As I pointed out in a column a few weeks back, there are two sides to the Left’s claim to be the more science-friendly faction. It’s not just conservative politics that is hostile to science, it’s any politics, though the particular scientific topic objected to may be different for Left and Right. A political position, especially one that incorporates a religious view of human affairs, usually contains some implicit view of human nature. Scientific inquiry into human nature, which has been picking up steam in recent decades, is therefore liable to turn up results displeasing to lots of politicians and their more ideological supporters (I include religion as a species of ideology), and will be looked at askance for just that reason.

I’m not sure Dennis Overbye is quite right when he says:

Dr. Fang got in trouble initially because he favored the Big Bang, but that was against Marxist orthodoxy that the universe was infinitely unfolding.

As I recall, Fang Lizhi’s error was more trivial than that. In speaking up for a finite universe, he contradicted an offhand remark of Friedrich Engels in one of his books. Engels mentioned gazing up at the night sky and reflecting that it was so awesome, it must surely be infinite.

That was enough to get you in trouble in Mao’s China. Fang later got into much more trouble. I have no personal acquaintance with him, but he looks to me like a pretty good egg. Likewise Xu Liangying, whom I am ashamed to say I did not know about.
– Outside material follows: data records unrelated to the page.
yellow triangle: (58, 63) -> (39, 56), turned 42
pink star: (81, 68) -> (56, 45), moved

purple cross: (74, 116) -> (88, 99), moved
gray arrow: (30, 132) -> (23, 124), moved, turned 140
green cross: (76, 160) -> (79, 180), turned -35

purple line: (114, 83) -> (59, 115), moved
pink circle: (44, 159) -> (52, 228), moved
These are real heroes of our time. I recall once during my own time in China, being in private conversation with a worldly man of good character who had suffered some injustice at the hands of the authorities. Naïvely I asked him why he didn’t make some kind of protest. He looked at me with a withering scorn I shall never forget, and said: “Foreigners! You don’t know what it’s like for us. You can’t imagine what punishment is like in China.” That was in the 1980s, well post-Mao.